Sort array by O (N) on CUDA
Introduction
Somehow there was a task to sort a unique array of strings using a GPU with a minimum of code and the highest possible speed ...
In this post I will describe the main idea of its solution. As the elements of the sorting array in this post are numbers.
The case with the unique elements of a small array
CUDA was chosen as a platform for reasons that can be considered brand or individual.
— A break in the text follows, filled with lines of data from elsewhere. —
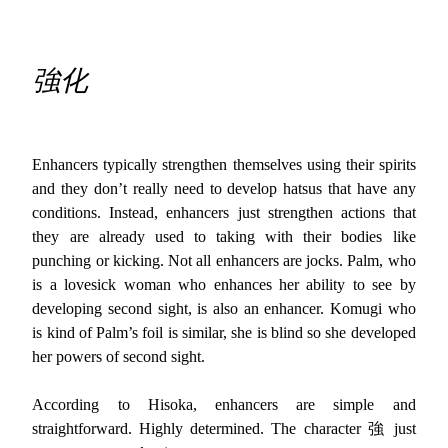
強化
Enhancers typically strengthen themselves using their spirits
and they don’t really need to develop hatsus that have any
conditions. Instead, enhancers just strengthen actions that
they are already used to taking with their bodies like
punching or kicking. Not all enhancers are jocks. Palm, who
is a lovesick woman who enhances her ability to see by
developing second sight, is also an enhancer. Komugi who
is kind of Palm’s foil is similar, she is blind so she developed
her powers of second sight.
According to Hisoka, enhancers are simple and
straightforward. Highly determined. The character 強 just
In fact, there are a lot of examples here at CUDA, and at the moment it has received more development in GPU computing than similar platforms from ATI and OpenCL.
A web search for sorting algorithms on CUDA gave different results. Here is the most interesting . There is a drawing
which shows that the best result was given by the QSORT algorithm, which gives the complexity of the order from O (NlogN) to O (N ^ 2). And although parallelization on GPU gave the best result in the article, the doubt crept in that QSORT is not the best way to use the resources of a video card for this task (especially it scared the size of the above code). The following describes the solution of the problem, in fact “one line” with thecomplexity of the time complexity O (N) in the worst case.
So, what we have: modern video cards have more than 500 * 32 streams (GTX275), operating simultaneously, about 15,000.
I had the following conditions for the sorting problem: an array with a length of up to 1000 elements (the general case with a large value is considered further, but I had this). Sorting such an array with O (NlogN) time, with 15,000 threads, seemed somehow wasteful.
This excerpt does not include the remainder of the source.